ISIS fire missiles in fierce resistance
Iraq’s special forces entered the outskirts of Mosul yesterday and were advancing toward its more urban centre despite fierce resistance by ISIS fighters who hold the city.
It was the first time Iraqi troops have set foot in the city, Iraq’s second largest, in more than two years. The advance could be the start of a gruelling and slow operation for the troops, who will be forced to engage in difficult fighting in urban areas that is expected to take weeks, if not months.
Troops entered Gogjali, a neighbourhood inside Mosul, and were only 800 metres from the more built-up Karama district, according to Maj. Gen. Sami al-Aridi of the Iraqi special forces.
“The special forces have stormed in,” he said. “Daesh is fighting back and have set up concrete blast walls to block off the Karama neighbourhood and our troops’ advance.” He added that bombs have been laid along the road into the city.
Mosul is the final ISIS bastion in Iraq, the city from which it drove out a larger but demoralised Iraqi army in 2014 and declared a “caliphate” that stretched into Syria.

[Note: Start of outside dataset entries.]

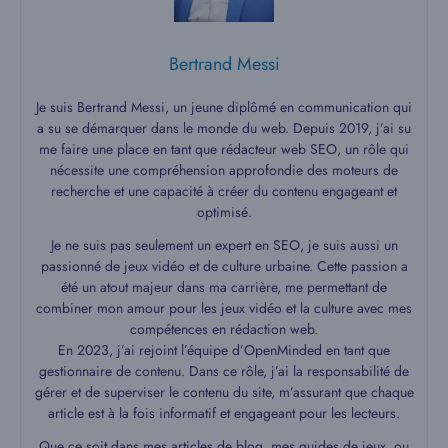
Bertrand Messi
Je suis Bertrand Messi, un jeune diplômé en communication qui
a su se démarquer dans le monde du web. Depuis 2019, j’ai su
me faire une place en tant que rédacteur web SEO, un rôle qui
nécessite une compréhension approfondie des moteurs de
recherche et une capacité à créer du contenu engageant et
optimisé.
Je ne suis pas seulement un expert en SEO, je suis aussi un
passionné de jeux vidéo et de culture urbaine. Cette passion a
été un atout majeur dans ma carrière, me permettant de
combiner mon amour pour les jeux vidéo et la culture avec mes
compétences en rédaction web.
En 2023, j’ai rejoint l’équipe d’OpenMinded en tant que
gestionnaire de contenu. Dans ce rôle, j’ai la responsabilité de
gérer et de superviser le contenu du site, m’assurant que chaque
article est à la fois informatif et engageant pour les lecteurs.
Que ce soit dans mes articles de blog, mes guides de jeux, ou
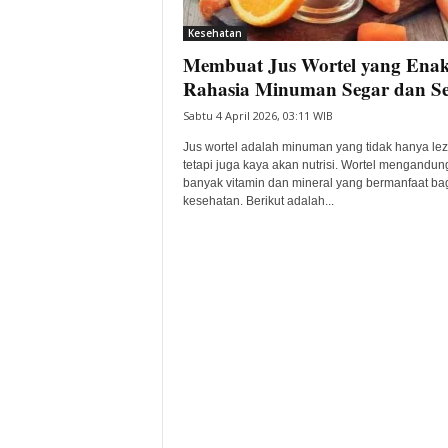
i
Kesehatan
t
Membuat Jus Wortel yang Enak
a
B
Rahasia Minuman Segar dan S
a
Sabtu 4 April 2026, 03:11 WIB
n
t
Jus wortel adalah minuman yang tidak hanya lez
e
tetapi juga kaya akan nutrisi. Wortel mengandun
banyak vitamin dan mineral yang bermanfaat ba
n
kesehatan. Berikut adalah...
H
a
r
i
I
n
i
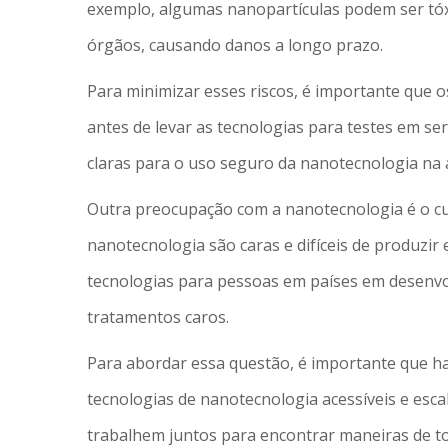
exemplo, algumas nanopartículas podem ser tóx
órgãos, causando danos a longo prazo.
Para minimizar esses riscos, é importante que o
antes de levar as tecnologias para testes em s
claras para o uso seguro da nanotecnologia na á
Outra preocupação com a nanotecnologia é o cu
nanotecnologia são caras e difíceis de produzir 
tecnologias para pessoas em países em desenv
tratamentos caros.
Para abordar essa questão, é importante que h
tecnologias de nanotecnologia acessíveis e esca
trabalhem juntos para encontrar maneiras de tor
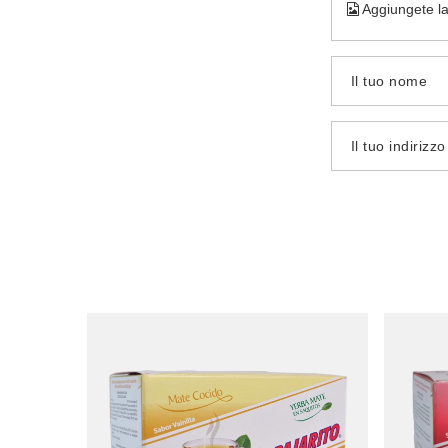
Aggiungete la
Il tuo nome
Il tuo indirizz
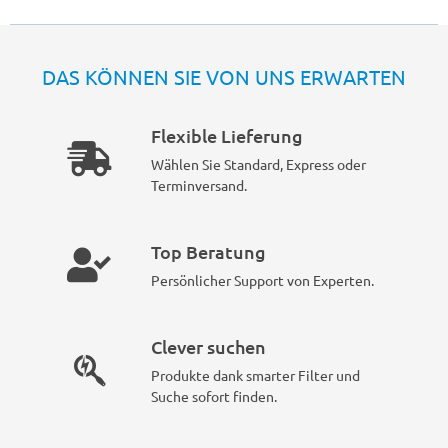
DAS KÖNNEN SIE VON UNS ERWARTEN
Flexible Lieferung
Wählen Sie Standard, Express oder
Terminversand.
Top Beratung
Persönlicher Support von Experten.
Clever suchen
Produkte dank smarter Filter und
Suche sofort finden.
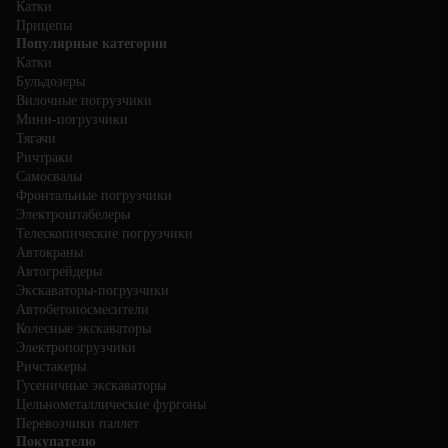
Катки
Прицепы
Популярные категории
Катки
Бульдозеры
Вилочные погрузчики
Мини-погрузчики
Тягачи
Ричтраки
Самосвалы
Фронтальные погрузчики
Электроштабелеры
Телескопические погрузчики
Автокраны
Автогрейдеры
Экскаваторы-погрузчики
Автобетоносмесители
Колесные экскаваторы
Электропогрузчики
Ричстакеры
Гусеничные экскаваторы
Цельнометаллические фургоны
Перевозчики паллет
Покупателю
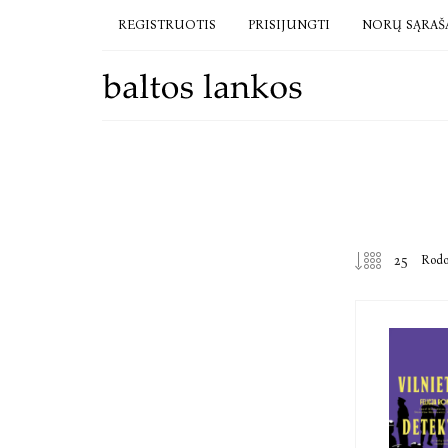
REGISTRUOTIS
PRISIJUNGTI
NORŲ SĄRAŠ
Rod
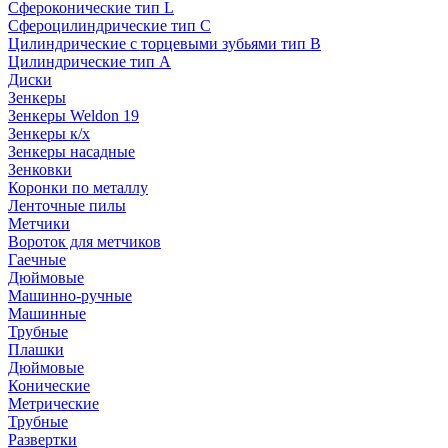
Сфероконические тип L
Сфероцилиндрические тип C
Цилиндрические с торцевыми зубьями тип B
Цилиндрические тип А
Диски
Зенкеры
Зенкеры Weldon 19
Зенкеры к/х
Зенкеры насадные
Зенковки
Коронки по металлу
Ленточные пилы
Метчики
Вороток для метчиков
Гаечные
Дюймовые
Машинно-ручные
Машинные
Трубные
Плашки
Дюймовые
Конические
Метрические
Трубные
Развертки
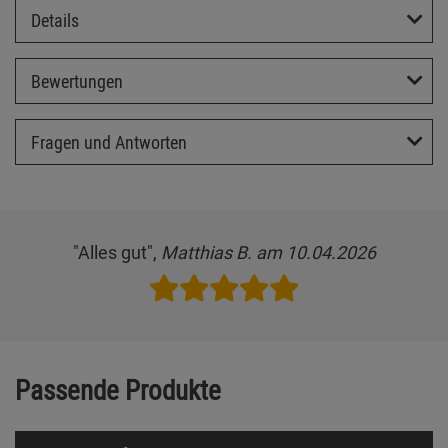
Details
Bewertungen
Fragen und Antworten
"Alles gut",
Matthias B. am 10.04.2026
Passende Produkte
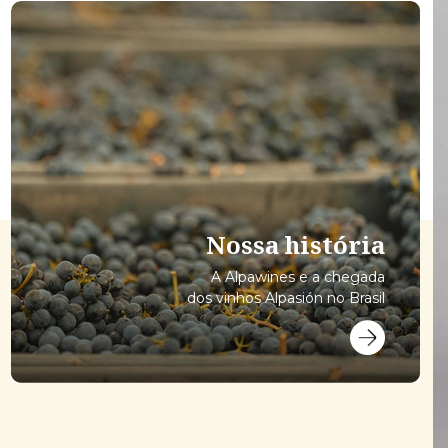
Nossa história
A Alpawines e a chegada
dos vinhos Alpasión no Brasil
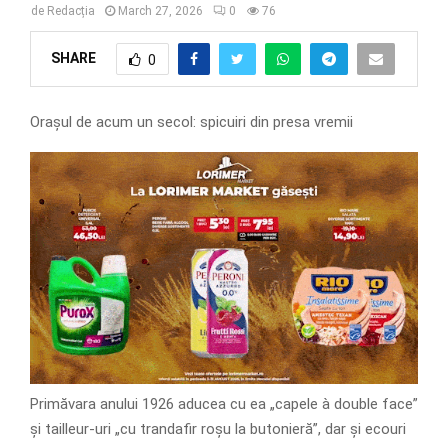
de
Redacția
March 27, 2026
0
76
SHARE
0
Orașul de acum un secol: spicuiri din presa vremii
Primăvara anului 1926 aducea cu ea „capele à double face”
și tailleur-uri „cu trandafir roșu la butonieră”, dar și ecouri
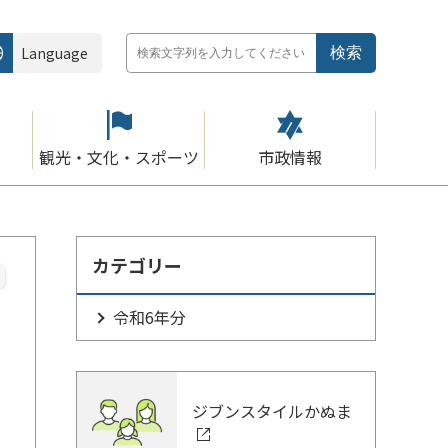
Language
観光・文化・スポーツ
市政情報
カテゴリー
令和6年分
ジブンスタイルかぬま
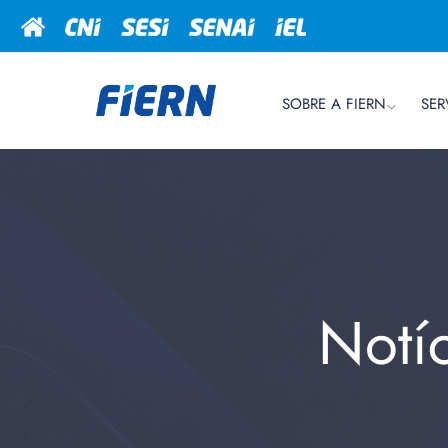
SOBRE A FIERN
SER
Notí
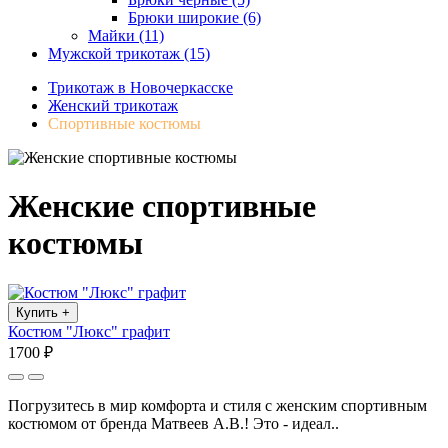
Брюки широкие (6)
Майки (11)
Мужской трикотаж (15)
Трикотаж в Новочеркасске
Женский трикотаж
Спортивные костюмы
Женские спортивные
костюмы
Купить
+
Костюм "Люкс" графит
1700 ₽
Погрузитесь в мир комфорта и стиля с женским спортивным
костюмом от бренда Матвеев А.В.! Это - идеал..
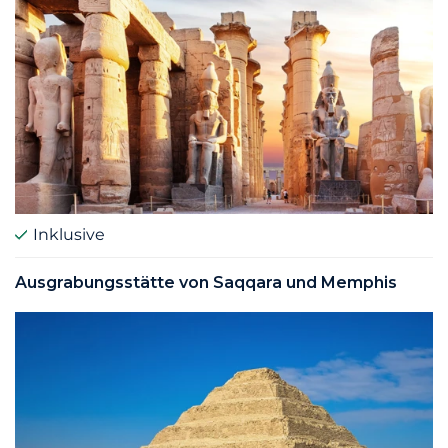
Inklusive
Ausgrabungsstätte von Saqqara und Memphis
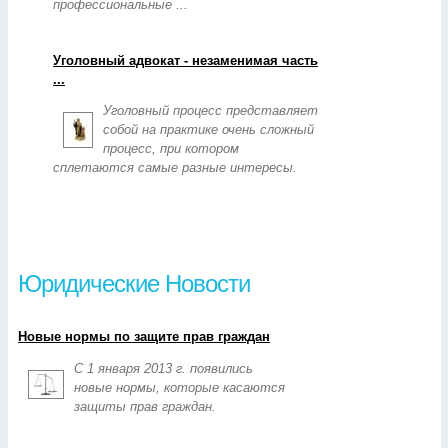
профессиональные ...
Уголовный адвокат - незаменимая часть
...
Уголовный процесс представляет
собой на практике очень сложный
процесс, при котором
сплетаются самые разные интересы.
Юридические Новости
Новые нормы по защите прав граждан
С 1 января 2013 г. появились
новые нормы, которые касаются
защиты прав граждан.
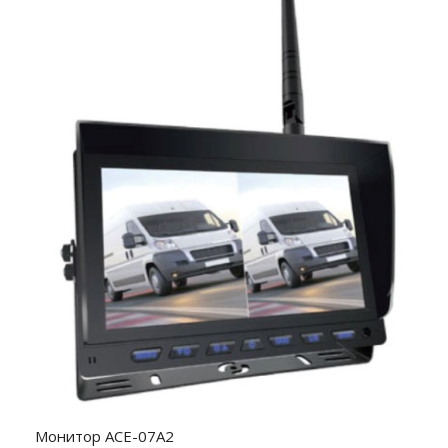
Монитор ACE-07A2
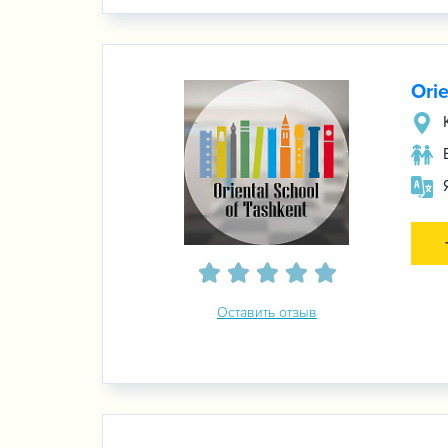
Orie
Оставить отзыв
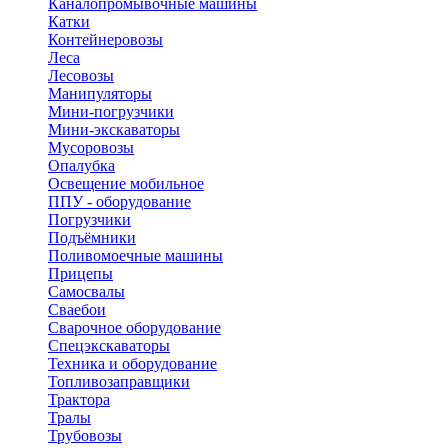
Каналопромывочные машины
Катки
Контейнеровозы
Леса
Лесовозы
Манипуляторы
Мини-погрузчики
Мини-экскаваторы
Мусоровозы
Опалубка
Освещение мобильное
ППУ - оборудование
Погрузчики
Подъёмники
Поливомоечные машины
Прицепы
Самосвалы
Сваебои
Сварочное оборудование
Спецэкскаваторы
Техника и оборудование
Топливозаправщики
Трактора
Тралы
Трубовозы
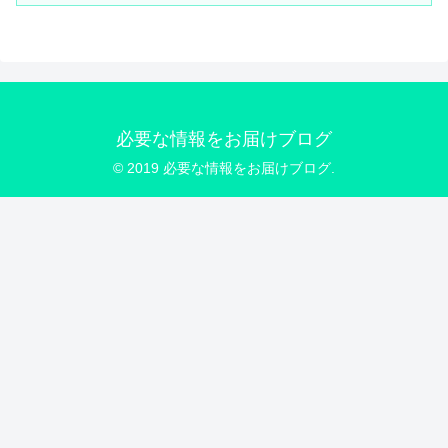
必要な情報をお届けブログ
© 2019 必要な情報をお届けブログ.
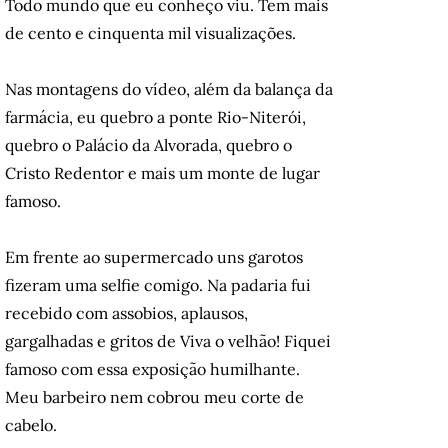
Todo mundo que eu conheço viu. Tem mais
de cento e cinquenta mil visualizações.
Nas montagens do vídeo, além da balança da
farmácia, eu quebro a ponte Rio-Niterói,
quebro o Palácio da Alvorada, quebro o
Cristo Redentor e mais um monte de lugar
famoso.
Em frente ao supermercado uns garotos
fizeram uma selfie comigo. Na padaria fui
recebido com assobios, aplausos,
gargalhadas e gritos de Viva o velhão! Fiquei
famoso com essa exposição humilhante.
Meu barbeiro nem cobrou meu corte de
cabelo.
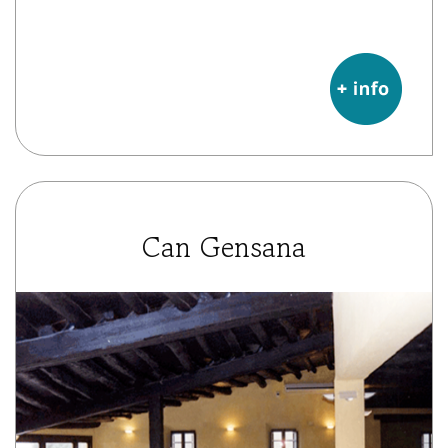
Can Gensana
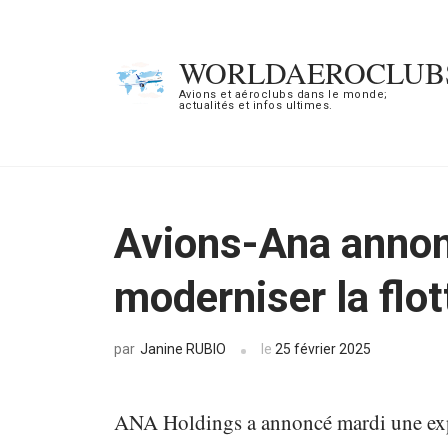
Aller
au
WORLDAEROCLUB
contenu
Avions et aéroclubs dans le monde;
actualités et infos ultimes.
(Pressez
Entrée)
Avions-Ana annon
moderniser la flot
Janine RUBIO
le
25 février 2025
par
ANA Holdings a annoncé mardi une expa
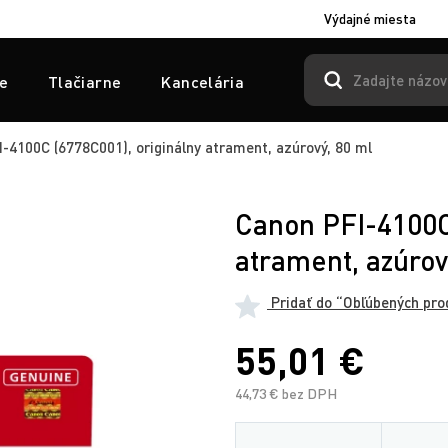
Výdajné miesta
e
Tlačiarne
Kancelária
-4100C (6778C001), originálny atrament, azúrový, 80 ml
Canon PFI-4100C
atrament, azúrov
Pridať do “Obľúbených pro
55,01 €
44,73 € bez DPH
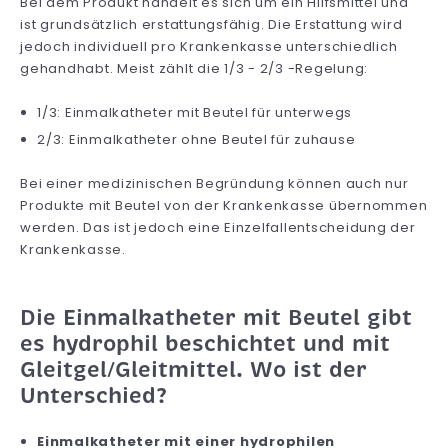
Bei dem Produkt handelt es sich um ein Hilfsmittel und
ist grundsätzlich erstattungsfähig. Die Erstattung wird
jedoch individuell pro Krankenkasse unterschiedlich
gehandhabt. Meist zählt die 1/3 - 2/3 -Regelung:
1/3: Einmalkatheter mit Beutel für unterwegs
2/3: Einmalkatheter ohne Beutel für zuhause
Bei einer medizinischen Begründung können auch nur
Produkte mit Beutel von der Krankenkasse übernommen
werden. Das ist jedoch eine Einzelfallentscheidung der
Krankenkasse.
Die Einmalkatheter mit Beutel gibt
es hydrophil beschichtet und mit
Gleitgel/Gleitmittel. Wo ist der
Unterschied?
Einmalkatheter mit einer hydrophilen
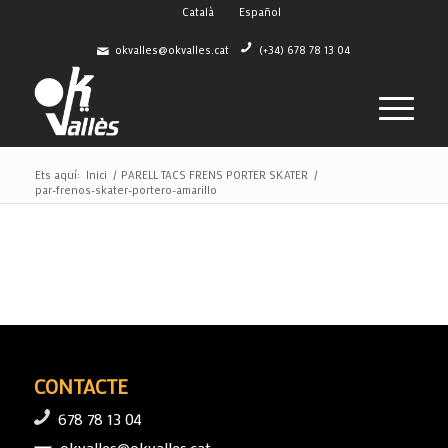
Català
Español
okvalles@okvalles.cat
(+34) 678 78 13 04
Ets aquí:
Inici
/
PARELL TACS FRENS PORTER SKATER
/
par-frenos-skater-portero-amarillo
CONTACTE
678 78 13 04
okvalles@okvalles.cat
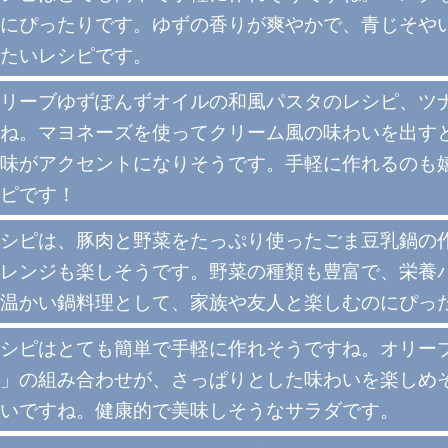
にぴったりです。ゆずの香りが爽やかで、青じそや
たいレシピです。
リーブゆずぽんずオイルの和風パスタのレシピ、ツ
ね。マヨネーズを使ってクリーム風の味わいを出す
味がアクセントになりそうです。手軽に作れるのも
ピです！
シピは、豚肉と野菜をたっぷり使ったごま豆乳鍋の
レンジも楽しそうです。野菜の種類も豊富で、栄養
温かい鍋料理として、家族や友人と楽しむのにぴっ
シピはとても簡単で手軽に作れそうですね。オリー
」の組み合わせが、さっぱりとした味わいを楽しめ
いですね。健康的で美味しそうなサラダです。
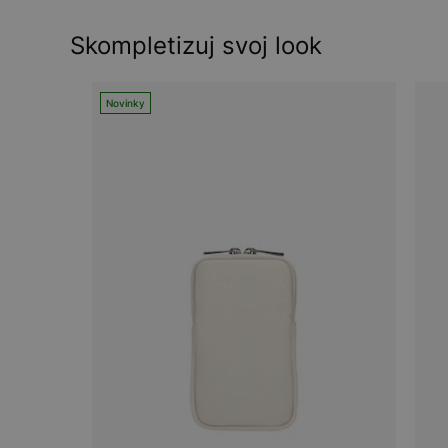
Skompletizuj svoj look
Novinky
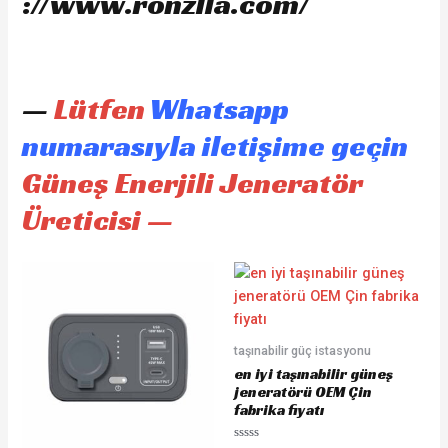
://www.ronzlla.com/
—
Lütfen
Whatsapp
numarasıyla iletişime geçin
Güneş Enerjili Jeneratör
Üreticisi —
taşınabilir güç istasyonu
en iyi taşınabilir güneş
jeneratörü OEM Çin
fabrika fiyatı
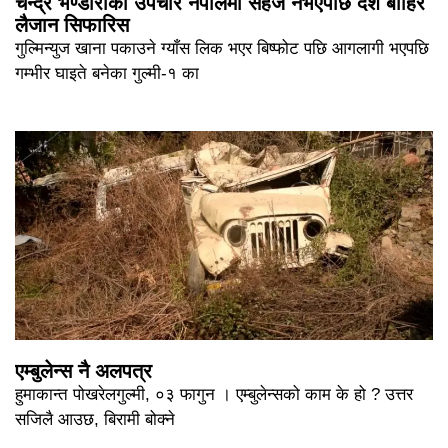
चन्द्र भण्डारीको उपचार नेपालमा सहज नभएपछि देश बाहिर
लैजान सिफारिस
गुल्मिन्युज खाना पकाउने ग्याँस लिक भएर बिष्फोट पछि आगलागी भएपछि
गम्भीर घाइते बनेका गुल्मी-१ का
एम्बुलेन्स नै अलपत्र
हुमाकान्त पोखरेलगुल्मी, ०३ फागुन । एम्बुलेन्सको काम के हो ? उत्तर
सजिलै आउछ, बिरामी बोक्ने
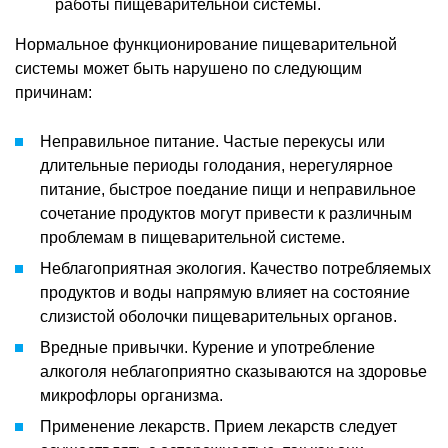
работы пищеварительной системы.
Нормальное функционирование пищеварительной
системы может быть нарушено по следующим
причинам:
Неправильное питание. Частые перекусы или
длительные периоды голодания, нерегулярное
питание, быстрое поедание пищи и неправильное
сочетание продуктов могут привести к различным
проблемам в пищеварительной системе.
Неблагоприятная экология. Качество потребляемых
продуктов и воды напрямую влияет на состояние
слизистой оболочки пищеварительных органов.
Вредные привычки. Курение и употребление
алкоголя неблагоприятно сказываются на здоровье
микрофлоры организма.
Применение лекарств. Прием лекарств следует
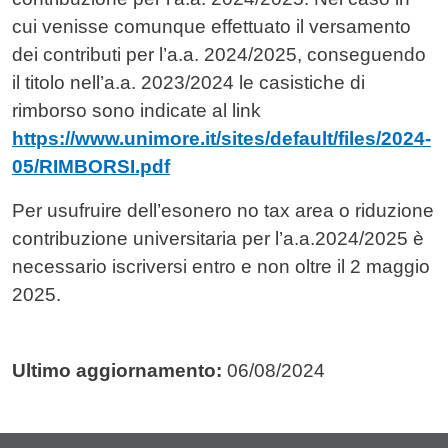
cui venisse comunque effettuato il versamento
dei contributi per l’a.a. 2024/2025, conseguendo
il titolo nell’a.a. 2023/2024 le casistiche di
rimborso sono indicate al link
https://www.unimore.it/sites/default/files/2024-
05/RIMBORSI.pdf
Per usufruire dell’esonero no tax area o riduzione
contribuzione universitaria per l’a.a.2024/2025 è
necessario iscriversi entro e non oltre il 2 maggio
2025.
Ultimo aggiornamento:
06/08/2024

Its loss would be a major defeat for ISIS, but with the closest Iraqi troops still some 10 kilometres from the centre, much ground remains to be covered.
Yesterday’s battle opened up with Iraqi artillery, tank and machine gun fire on ISIS positions on the edge of Gogjali neighbourhood, with the extremists responding with guided anti-tank missiles and small arms in an attempt to block the advance.
Airstrikes by the US-led coalition supporting the operation added to the fire hitting the district. From the nearby village of Bazwaya, smoke could be seen rising from buildings on the city’s edge, where shells and bombs were landing.
ISIS fighters lit special fires to produce dark smoke and obscure the aerial view of the city.